As I stood shivering in my pyjamas in our freezing cold hallway, it got me thinking.
I'm not usually one to dwell on what-ifs, but the sheer intensity of the heat and flames leaping from the next door building, the destruction and seeming helplessness of the 35 fire fighters to do very much about it, put some things back into perspective for me.
It reminded me just how fragile we are, how transient our existence and just how impermanent everything really is.
One minute here we are, carrying on with our lives and making such a fuss about silly little trivial things, then the next we can be gone, engulfed in a ball of flames like the unfortunate (although thankfully empty) school next to us.

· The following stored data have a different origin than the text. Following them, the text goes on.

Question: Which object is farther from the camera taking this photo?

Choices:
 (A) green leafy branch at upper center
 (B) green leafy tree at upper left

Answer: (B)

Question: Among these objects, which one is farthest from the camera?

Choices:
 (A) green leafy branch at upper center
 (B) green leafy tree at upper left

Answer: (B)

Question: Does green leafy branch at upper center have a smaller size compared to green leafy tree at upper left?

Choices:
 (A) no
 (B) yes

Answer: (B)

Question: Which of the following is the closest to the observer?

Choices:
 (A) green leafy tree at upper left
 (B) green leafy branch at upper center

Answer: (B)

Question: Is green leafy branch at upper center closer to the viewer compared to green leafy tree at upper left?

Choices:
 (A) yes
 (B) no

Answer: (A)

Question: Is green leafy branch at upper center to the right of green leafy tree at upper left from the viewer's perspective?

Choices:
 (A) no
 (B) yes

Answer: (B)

It felt like a stark reminder not to sweat the small stuff, to remember what and whom really matter and not to lose sight of the bigger picture. The small things, the trivia, the drama and gossip, the petty people who hurt us. None of these things really matter. All that matters is the people who care about us now, the people who stayed with us, the ones we love.
Our earth family.
I couldn't help but notice the precise time that the alarms went off in my block 3:33. The number Three relates to awareness, observation and the ability to reflect. Maybe the universe was trying to get my attention, to remind me what really matters in life. Recently I've found myself bogged down with things that really don't matter, plagued with self-doubt and unhelpful thoughts. It's time for a change.
The people you care about and who love you are all that matters. Not the stuff, the job, the car, the toys, the house or the designer labels. They're all replaceable. They don't mean anything.
Things don't matter, people do.
So I'm finding myself repeating words that I've heard many time before, but so often forgotten, caught up in the petty dramas of daily modern life.
Don't sweat the small stuff. It really doesn't matter.
If you love somebody, let them know it.
Look for the joy and appreciate the "small" things, the love & friendships, the beauty of a sunrise, your child's smile. Because when you shift your perception and finally get things into perspective, you'll see they were actually the big things all along.